At that point, from stage right enters the severity of the Lord and exits stage left, quite a bit of my delusion. Through an amazing arrangement of providential circumstances, I found myself suddenly plunged into spiritual darkness, inundated with every kind of spiritual contrariness and ungodliness. I experienced nearly everything that might be described as being lost. And it didn’t take long in that condition for me to become very empathetic to the plight of “the lost.” Not only empathetic, but in the middle of, part of, and down into the lowest levels of lostness.

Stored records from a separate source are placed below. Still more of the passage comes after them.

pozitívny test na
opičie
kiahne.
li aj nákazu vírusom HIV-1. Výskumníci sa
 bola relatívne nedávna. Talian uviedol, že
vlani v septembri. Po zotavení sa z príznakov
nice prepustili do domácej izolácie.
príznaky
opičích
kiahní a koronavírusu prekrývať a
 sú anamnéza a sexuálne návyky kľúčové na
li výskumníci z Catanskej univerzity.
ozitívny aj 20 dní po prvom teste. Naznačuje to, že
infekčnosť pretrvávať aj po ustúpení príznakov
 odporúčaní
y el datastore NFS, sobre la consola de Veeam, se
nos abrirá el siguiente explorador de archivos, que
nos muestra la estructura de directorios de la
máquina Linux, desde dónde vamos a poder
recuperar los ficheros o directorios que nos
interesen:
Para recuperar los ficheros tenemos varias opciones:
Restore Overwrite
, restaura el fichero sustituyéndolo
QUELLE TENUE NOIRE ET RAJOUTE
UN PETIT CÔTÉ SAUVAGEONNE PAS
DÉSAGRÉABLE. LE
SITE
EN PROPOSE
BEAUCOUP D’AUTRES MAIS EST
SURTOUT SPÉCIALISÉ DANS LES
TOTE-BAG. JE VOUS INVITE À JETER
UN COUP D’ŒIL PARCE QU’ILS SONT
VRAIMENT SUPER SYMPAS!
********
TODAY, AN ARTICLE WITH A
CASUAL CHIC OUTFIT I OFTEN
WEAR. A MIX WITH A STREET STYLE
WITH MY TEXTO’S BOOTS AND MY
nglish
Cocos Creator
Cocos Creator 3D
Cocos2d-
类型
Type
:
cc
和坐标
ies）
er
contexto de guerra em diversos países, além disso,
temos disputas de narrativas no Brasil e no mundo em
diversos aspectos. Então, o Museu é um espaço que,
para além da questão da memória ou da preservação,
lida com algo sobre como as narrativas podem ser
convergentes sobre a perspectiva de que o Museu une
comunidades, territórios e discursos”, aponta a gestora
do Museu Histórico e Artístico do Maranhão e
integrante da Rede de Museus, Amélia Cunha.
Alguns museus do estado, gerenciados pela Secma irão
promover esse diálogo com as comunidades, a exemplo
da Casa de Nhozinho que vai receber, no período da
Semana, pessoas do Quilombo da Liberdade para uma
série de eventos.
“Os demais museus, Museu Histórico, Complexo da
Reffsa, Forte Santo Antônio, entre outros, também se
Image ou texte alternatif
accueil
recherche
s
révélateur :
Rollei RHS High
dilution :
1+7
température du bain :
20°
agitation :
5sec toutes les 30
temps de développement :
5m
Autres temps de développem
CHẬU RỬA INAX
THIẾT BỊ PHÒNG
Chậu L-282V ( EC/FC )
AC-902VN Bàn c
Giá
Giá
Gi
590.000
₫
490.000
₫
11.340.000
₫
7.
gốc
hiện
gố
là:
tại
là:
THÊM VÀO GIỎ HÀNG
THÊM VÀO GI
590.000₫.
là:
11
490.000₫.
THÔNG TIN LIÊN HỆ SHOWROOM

Now I understand how that was necessary to return my humanity to me. I had become divine. Having become so impressed with the evidence of my divine sonship. I had nearly ceased identifying myself among the sons of humanity. God has His ways to deal with such an anomaly, such perversity. The Stone fell on me and ground me to dust. Out of that experience, followed by deliverance (wholly without my contribution) came a valuation and appreciation of the pure grace of God that no amount of Bible study or prayer could ever have given me.

It’s all grace, brethren. You bring nothing of yourself to the process. You have no superior dedication or commitment, no superior spiritual ardor. Both the pilot light and the flame are of God, and only God. You know how we all at times check to see if our deodorant is working. Check to see if there’s any of the scent of the Pharisee about you. Usually, you’re the last to notice it.